Manuel Machado considera que, “pelas suas características históricas, patrimoniais, culturais e sociais”, Coimbra possui “as melhores condições para a apresentação de uma candidatura a Capital Europeia da Cultura”, projeto que conta com a adesão de todos os municípios da Comunidade Intermunicipal (CIM) da Região de Coimbra.

O presidente da Câmara de Coimbra defende que esta candidatura “apenas poderá resultar de um processo alargado e conjunto”, que envolva todas as entidades locais e regionais, de forma a que, com o contributo e apoio de todos, possa ser possível criar “uma estratégia de ação inovadora, criadora de uma dinâmica artística e cultural única e que estimule a economia de toda a região Centro”. Sublinhou ainda que todos os municípios da região Centro que queiram participar neste projeto “são bem vindos”.

Esta não será uma candidatura pessoal ou individual, não poderá nunca ceder a caprichos, nem poderá ser nunca uma candidatura eleitoralista ou populista. É uma candidatura que terá de unir e reunir toda a cidade em consensos alargados. É uma candidatura para valorizar Coimbra, a região e o país”, frisou o autarca.

Repto idêntico lançou também Luís de Matos, ao apelar à união regional. “Entendemos também que a região Centro do país deverá ser a área geográfica abrangida pelo evento, como igualmente estamos certos de ser Coimbra o seu epicentro natural, histórica e socialmente incontornável”, disse, considerando que “o caráter cada vez mais competitivo da corrida ao título”, evidente através das várias candidaturas já apresentadas, irão “estimular, em todos os atores implicados, a criatividade, o pensamento e a reflexão”.

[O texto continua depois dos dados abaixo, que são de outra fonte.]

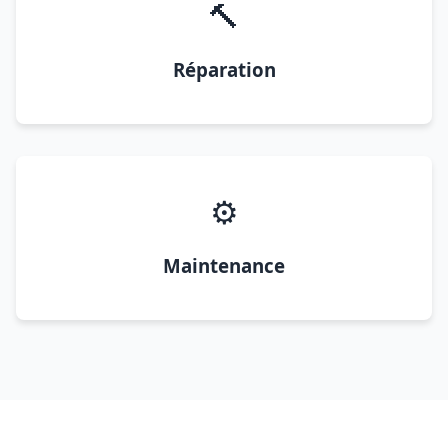
🔨
Réparation
⚙️
Maintenance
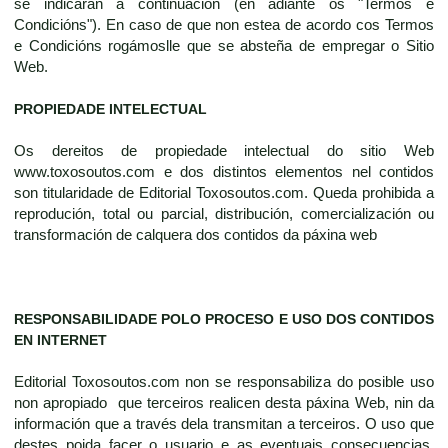
se indicarán a continuación (en adiante os "Termos e
Condicións"). En caso de que non estea de acordo cos Termos
e Condicións rogámoslle que se absteña de empregar o Sitio
Web.
PROPIEDADE INTELECTUAL
Os dereitos de propiedade intelectual do sitio Web
www.toxosoutos.com e dos distintos elementos nel contidos
son titularidade de Editorial Toxosoutos.com. Queda prohibida a
reprodución, total ou parcial, distribución, comercialización ou
transformación de calquera dos contidos da páxina web
RESPONSABILIDADE POLO PROCESO E USO DOS CONTIDOS
EN INTERNET
Editorial Toxosoutos.com non se responsabiliza do posible uso
non apropiado que terceiros realicen desta páxina Web, nin da
información que a través dela transmitan a terceiros. O uso que
destes poida facer o usuario e as eventuais consecuencias,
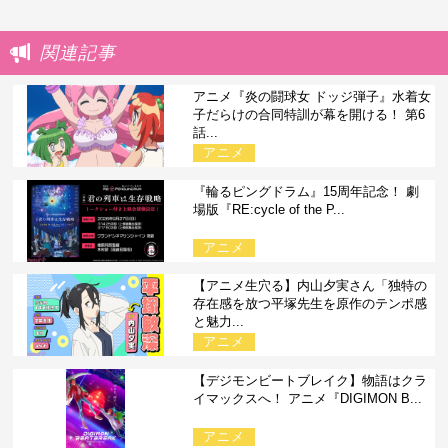
関連記事
アニメ『炎の闘球女 ドッジ弾子』水着女
子だらけの合同特訓が幕を開ける！ 第6
話...
アニメ
『輪るピングドラム』15周年記念！ 劇
場版『RE:cycle of the P...
アニメ
【アニメ生穴る】内山夕実さん「独特の
存在感を放つ平塚先生を原作のテンポ感
と魅力...
アニメ
【デジモンビートブレイク】物語はクラ
イマックスへ！ アニメ『DIGIMON B...
アニメ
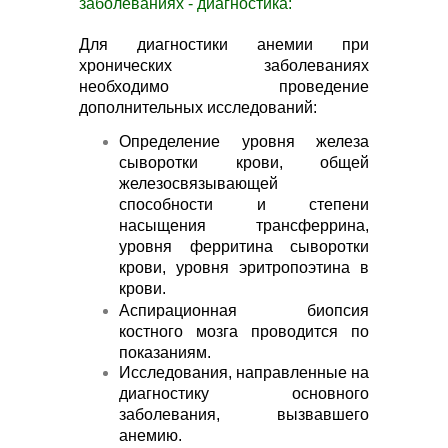
заболеваниях - диагностика:
Для диагностики анемии при
хронических заболеваниях
необходимо проведение
дополнительных исследований:
Определение уровня железа
сыворотки крови, общей
железосвязывающей
способности и степени
насыщения трансферрина,
уровня ферритина сыворотки
крови, уровня эритропоэтина в
крови.
Аспирационная биопсия
костного мозга проводится по
показаниям.
Исследования, направленные на
диагностику основного
заболевания, вызвавшего
анемию.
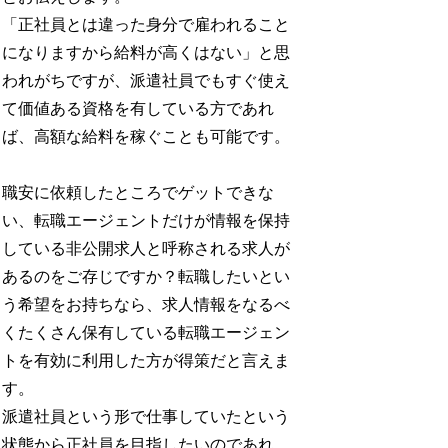
「正社員とは違った身分で雇われること
になりますから給料が高くはない」と思
われがちですが、派遣社員でもすぐ使え
て価値ある資格を有している方であれ
ば、高額な給料を稼ぐことも可能です。
職安に依頼したところでゲットできな
い、転職エージェントだけが情報を保持
している非公開求人と呼称される求人が
あるのをご存じですか？転職したいとい
う希望をお持ちなら、求人情報をなるべ
くたくさん保有している転職エージェン
トを有効に利用した方が得策だと言えま
す。
派遣社員という形で仕事していたという
状態から正社員を目指したいのであれ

Luís de Matos defende que este evento europeu tem que ser uma “celebração plural”, que resulte da “promoção de parcerias entre criadores, parceiros e agentes locais em geral”. “Queremos que 2027 seja um ponto de viragem. Uma oportunidade que não podemos perder. A reflexão que se impõe é a de todos. Esta candidatura é, desde a primeira hora, inclusiva, mobilizadora e apaixonada”, frisou.

Luís de Matos sublinhou, ainda, que o grupo de trabalho agora apresentado é “apenas o embrião” e desafia todos a “trazer mais cinco”, já que depende de todos “deixar Coimbra melhor do que a encontrámos e mais parecida com o que sonhámos que ela poderia ser”.

À vitória só chegaremos com o entusiasmo de todos. Sem agendas de província ou a arrogância de quem tudo sabe. A Capital Europeia da Cultura 2027 será o resultado de todos nós. O reflexo de sonhos e inquietudes que a todos já ocorreram. Este é o momento de passar à prática e vencer”, sublinhou, acrescentando que “a corrida começa agora”.

Liderada por Luís de Matos, a equipa apresentada é constituída por António Pedro Pita, antigo diretor regional da Cultura do Centro; Cristina Robalo Cordeiro, antiga vice-reitora da Universidade de Coimbra (UC); Luís Menezes, vice-reitor da UC para a área do Turismo; Manuel Rocha, deputado municipal da CDU e antigo diretor do Conservatório de Música; Nuno Freitas, médico e presidente do PSD Coimbra; e Luís Rocha, presidente da distrital do PSD de Leiria. É esta a equipa que vai agora preparar a candidatura que, de acordo com Luís de Matos, deve estar pronta no próximo ano.

De referir que na zona Centro do país, para além de Coimbra, já anunciaram também a “corrida” ao título de Capital Europeia da Cultura as cidades de Aveiro, Leiria e Guarda, às quais se deverá juntar ainda Viseu.